First, “state of the art”, with publications and recognition by professional societies. This is relatively easy to distinguish from a Senior, because the publications mount up.
Second, “state of the practice”, with extensive influence on major products/outcomes. The justification in this case usually comes in the form of testimonials like “X led the design and delivery of Y, and without him/her Z, for which Y is critical, would not have flown.”
This kind of person is harder to distinguish from a “solid Senior”. There is some resulting soreness among seniors who haven’t climbed to Principal. There’s a committee of Principals that gives recommendations but management makes the final call. Sometimes retention and organizational strategy are in play, besides just on-paper accomplishments.
Hiring directly into Principal does happen. The committee above makes a special out-of-cycle meeting to review such cases.
So, the difference between Senior and Principal can be in the visibility of the results and level of difficulty. The principal can still be the motor of a relatively small team - as small as 4 or 5 people - if the scope of the accomplishments is enough.
Specific numbers may be helpful. There are also two levels above Principal, Senior Research Scientist and (highest) Fellow. There are about 40 fellows in an org of 6000. There are about 250 principals. One of the fellows is Adam Steltzner, who designed the sky crane landing system for the Mars Curiosity lander.
I've seen many places that "only hire the best" or "only hire seniors" then end up with a bunch of engineers who dont mentor or force multiply but tend to just focus on what ever pice of a system they own.
I've also seen senior used only to justify a pay bracket as well.
Personally I agree that a senior or lead enginner needs to have these skills.
1. (In San Francisco) This can lead to reqs being open for way too long. My company had several roles open for upwards of a year and wouldn’t back off until I convinced my manager that we could train/mentor a less experienced hire to fill those reqs faster than we could fill them directly.
2. I think teaching a skill is important to the development of a skill. It forces you to distill what you do know, and articulate it in a way others can understand. This process is a huge boon to a lot of other traching-related soft skills as well.
3. (Personal opinion) I think we a professional, perhaps ethical, responsibility to improve the quality of our craft. I don’t think most places know how to write and maintain software well as an organization. The state of software as a profession will not improve until we raise the lowest common denominator and do a better job disseminating hard-earned lessons and best practices.

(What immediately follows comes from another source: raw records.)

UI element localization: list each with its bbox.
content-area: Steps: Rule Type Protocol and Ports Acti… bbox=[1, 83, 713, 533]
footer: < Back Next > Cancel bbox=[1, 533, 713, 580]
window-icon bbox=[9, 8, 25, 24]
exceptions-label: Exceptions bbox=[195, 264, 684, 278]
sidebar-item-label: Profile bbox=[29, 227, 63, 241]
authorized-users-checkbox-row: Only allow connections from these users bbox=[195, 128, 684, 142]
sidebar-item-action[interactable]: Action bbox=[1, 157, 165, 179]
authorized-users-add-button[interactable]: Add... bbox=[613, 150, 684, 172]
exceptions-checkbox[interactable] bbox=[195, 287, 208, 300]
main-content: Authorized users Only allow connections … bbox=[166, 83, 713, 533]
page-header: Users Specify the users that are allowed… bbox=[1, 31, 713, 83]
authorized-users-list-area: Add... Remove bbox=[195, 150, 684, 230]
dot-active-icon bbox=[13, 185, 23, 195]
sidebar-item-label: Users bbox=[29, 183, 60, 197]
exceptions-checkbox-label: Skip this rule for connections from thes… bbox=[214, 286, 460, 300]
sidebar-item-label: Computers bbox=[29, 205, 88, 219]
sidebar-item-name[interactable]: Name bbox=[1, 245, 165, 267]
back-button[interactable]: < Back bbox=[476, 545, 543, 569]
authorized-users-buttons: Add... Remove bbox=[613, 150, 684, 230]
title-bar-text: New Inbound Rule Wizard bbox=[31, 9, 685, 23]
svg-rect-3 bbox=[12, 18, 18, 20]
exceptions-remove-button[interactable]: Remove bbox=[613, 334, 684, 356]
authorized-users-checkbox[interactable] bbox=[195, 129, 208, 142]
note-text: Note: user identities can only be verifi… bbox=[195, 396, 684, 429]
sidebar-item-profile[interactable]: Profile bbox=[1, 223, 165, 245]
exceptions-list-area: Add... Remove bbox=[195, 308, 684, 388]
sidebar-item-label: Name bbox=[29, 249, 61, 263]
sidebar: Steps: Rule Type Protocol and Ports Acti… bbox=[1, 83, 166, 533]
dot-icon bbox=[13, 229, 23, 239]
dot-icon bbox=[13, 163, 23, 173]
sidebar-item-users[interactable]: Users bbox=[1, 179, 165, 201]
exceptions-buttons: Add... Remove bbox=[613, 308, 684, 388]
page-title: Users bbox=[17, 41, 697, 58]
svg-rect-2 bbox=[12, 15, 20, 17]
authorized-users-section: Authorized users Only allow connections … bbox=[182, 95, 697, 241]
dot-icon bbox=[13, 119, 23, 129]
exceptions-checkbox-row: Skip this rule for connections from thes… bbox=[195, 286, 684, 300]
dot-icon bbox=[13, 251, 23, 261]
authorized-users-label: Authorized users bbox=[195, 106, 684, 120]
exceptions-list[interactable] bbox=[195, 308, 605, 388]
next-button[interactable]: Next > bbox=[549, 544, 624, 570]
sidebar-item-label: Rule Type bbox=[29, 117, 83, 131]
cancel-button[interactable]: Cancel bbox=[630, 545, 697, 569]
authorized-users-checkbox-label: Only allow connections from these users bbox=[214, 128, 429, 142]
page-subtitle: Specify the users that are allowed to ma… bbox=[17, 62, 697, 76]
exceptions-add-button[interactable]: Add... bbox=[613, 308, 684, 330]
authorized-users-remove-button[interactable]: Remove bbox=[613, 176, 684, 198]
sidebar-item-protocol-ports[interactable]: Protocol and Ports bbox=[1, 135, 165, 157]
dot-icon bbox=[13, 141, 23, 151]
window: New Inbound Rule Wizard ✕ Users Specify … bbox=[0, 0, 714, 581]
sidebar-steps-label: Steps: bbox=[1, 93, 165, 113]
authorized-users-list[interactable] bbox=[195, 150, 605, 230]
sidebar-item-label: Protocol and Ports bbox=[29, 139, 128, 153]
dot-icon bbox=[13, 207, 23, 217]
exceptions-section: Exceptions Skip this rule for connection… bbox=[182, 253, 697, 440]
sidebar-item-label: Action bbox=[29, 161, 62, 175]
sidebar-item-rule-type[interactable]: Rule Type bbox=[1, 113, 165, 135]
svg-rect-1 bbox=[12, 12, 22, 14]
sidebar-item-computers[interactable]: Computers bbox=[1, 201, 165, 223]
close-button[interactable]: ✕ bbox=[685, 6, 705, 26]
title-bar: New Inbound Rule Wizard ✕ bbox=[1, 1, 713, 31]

In my book, it's beneficial to stop thinking in titles, and start thinking like trades, in tasks. As a team you have to execute a number of incoming tasks. Tasks collide with a team member, and they can either handle the task or they can't. If they can't, they can ask a more experienced member to split up the task into more manageable pieces.

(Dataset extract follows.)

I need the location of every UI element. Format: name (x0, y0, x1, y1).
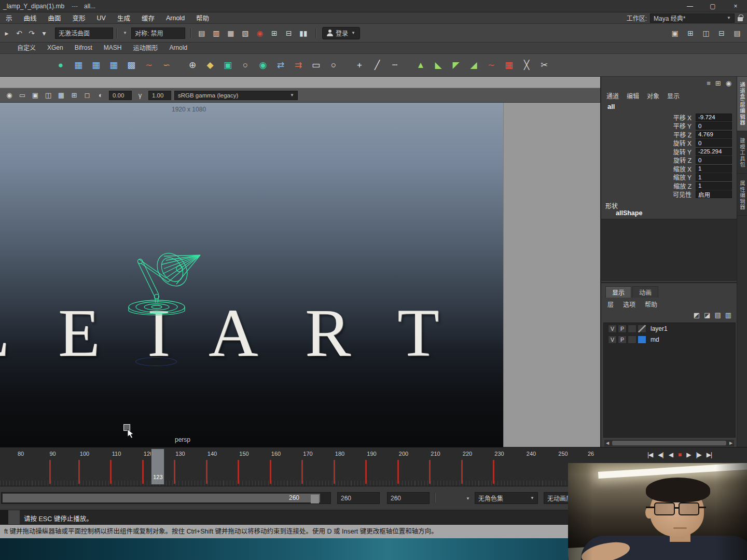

This has a powerful effect - you can usually add less experienced people to the system to get more throughput. As long as someone can split their own time consuming tasks into simpler tasks they can delegate, there is more throughout to be had.
And this in turn teaches people about the technology involved. Yes, you're just following instructions, but you should be picking up knowledge about configuration management, application management, databases, terraform, and so on along the way.
And with that, it's a lot easier to find people, because we can hire people directly from education. And I'm ethically fine with hiring people from education, because we're teaching them a broad set of valuable skills.
Sorry for the rant. I've been discussing the whole senior shortage for far too long.